More recent research suggests that repeat victimisation may represent
a special case of a more general space-time pattern of victimisation,
with implications for effective crime prevention and crime pattern theory.
Specifically, research conducted in the UK (Bowers and Johnson 2005; Johnson
and Bowers 2004) and Australia (Townsley et al. 2003) suggests that the
risk of victimisation is communicable, with the risk of victimisation
following an initial burglary not only affecting the burgled home but,
in a similar way to the spread of a communicable disease, also extending
to properties nearby. As with repeat victimisation conceived narrowly,
the (communicated) risk of burglary to nearby properties (within 400m
of each other) was shown to be elevated for a short period of time, typically
one-month, after which risks returned to pre-event levels.

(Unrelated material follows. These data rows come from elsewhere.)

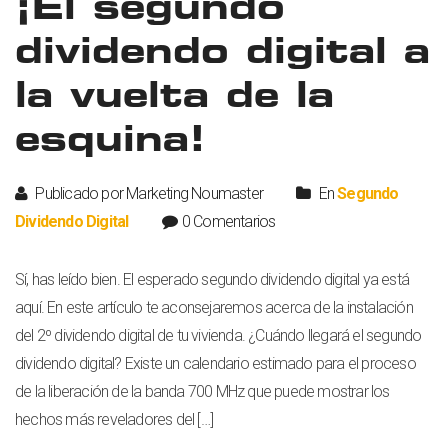
¡El segundo
dividendo digital a
la vuelta de la
esquina!
Publicado por Marketing Noumaster
En
Segundo
Dividendo Digital
0 Comentarios
Sí, has leído bien. El esperado segundo dividendo digital ya está
aquí. En este artículo te aconsejaremos acerca de la instalación
del 2º dividendo digital de tu vivienda. ¿Cuándo llegará el segundo
dividendo digital? Existe un calendario estimado para el proceso
de la liberación de la banda 700 MHz que puede mostrar los
hechos más reveladores del […]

This pattern
of space-time clustering has been referred to as the 'near repeat' phenomenon
to reflect the association with repeat victimisation.
Across all of the published studies (Bowers and Johnson 2005; Johnson
and Bowers 2004; Townsley et al. 2003), the starting point for the research
was essentially a variant of the predictions generated by the boost account.
The rationale for which was that having burgled one property, offenders
would become more familiar with and, consequently, target nearby households.
Good reasons for this hypothesis exist. For instance, houses nearest to
each other are likely to share more features that may inform offender
targeting decisions than those located further away. Such features include
access and escape routes, internal and external architectural layouts,
levels of natural surveillance, and the availability of desirable goods.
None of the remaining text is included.